Mohammed Yousaf Qureshi, prayer leader at the historic Mohabat Khan mosque in the conservative northwestern city of Peshawar, announced the mosque and the Jamia Ashrafia religious school he leads would give a $25,000 reward and a car for killing the cartoonist who drew the prophet caricatures -- considered blasphemous by Muslims.
He also said a local jewelers' association would give $1 million, but no representative of the association was available to confirm the offer.
"Whoever has done this despicable and shameful act, he has challenged the honor of Muslims. Whoever will kill this cursed man, he will get $1 million from the association of the jewelers bazaar, 1 million rupees ($16,700) from Masjid Mohabat Khan and 500,000 rupees ($8,350) and a car from Jamia Ashrafia as a reward," Qureshi told about 1,000 people outside the mosque after Friday prayers.
"This is a unanimous decision by all imams (prayer leaders) of Islam that whoever insults the prophets deserves to be killed and whoever will take this insulting man to his end, will get this prize." Qureshi did not name any cartoonist in his announcement and did not appear to be aware that 12 different people had drawn the pictures. The crowd outside the mosque burned a Danish flag and an effigy of the Danish prime minister.
The Danish newspaper Jyllands-Posten first printed the prophet drawings by 12 cartoonists in September. The newspaper has since apologized to Muslims for the drawings, one of them showing Muhammad wearing a bomb-shaped turban with an ignited fuse.

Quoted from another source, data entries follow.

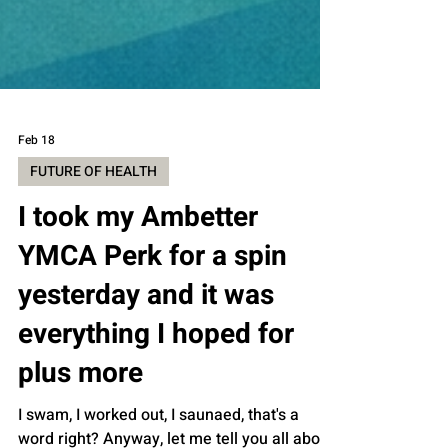
Feb 18
FUTURE OF HEALTH
I took my Ambetter
YMCA Perk for a spin
yesterday and it was
everything I hoped for
plus more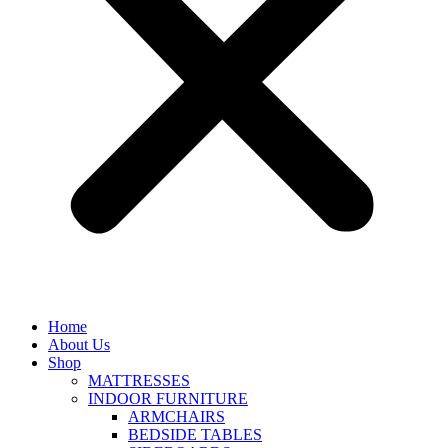
Home
About Us
Shop
MATTRESSES
INDOOR FURNITURE
ARMCHAIRS
BEDSIDE TABLES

Cartoonists go underground
Other Western newspapers, mostly in Europe but also some in the United States, have reprinted the pictures, asserting their news value and the right to freedom of expression. A spokesman for Jyllands-Posten did not want to comment on Qureshi's offer. "We are not going to discuss this with that kind of people," Tage Clausen said.
The cartoonists have gone underground and lived under police protection since the conflict started escalating last year. The president of the Danish Journalist Union, Mogens Blicher Bjerregaard, who is a spokesman for the cartoonists, would not say whether security surrounding them had been increased.
The publication of the drawings set off weeks of protests across the Muslim world in which at least 19 people have been killed, most of them in Afghanistan and Pakistan. In Islamabad, former President Clinton criticized the drawings but said Muslims wasted an opportunity to build better ties with the West by mounting violent protests.
"I can tell you most people in the United States deeply respect Islam ... and most people in Europe do," he said.
Danish closures
Denmark's decision to close its embassy comes after the government temporarily closed its embassies in Lebanon, Syria, Iran and Indonesia last week amid anti-Danish protests and threats against staff.
"We have decided to do so because of the general security situation in the country," Foreign Ministry spokesman Lars Thuesen said of the Pakistani closure. "Our staff are still in the country but not at the embassy in Islamabad."
Reporters Without Borders, a leading media watchdog group, urged the release of six journalists held in Algeria and Yemen for reprinting the prophet drawings.
In India, police used batons and tear gas to disperse several thousand angry Muslims worshippers who rioted over the drawings, police said. The protesters burned Danish flags, pelted police with stones, and looted shops after Friday prayers in Hyderabad, a city of 7 million people, nearly half of them Muslim.
Thousands of Hong Kong Muslims also marched Friday to condemn the caricatures.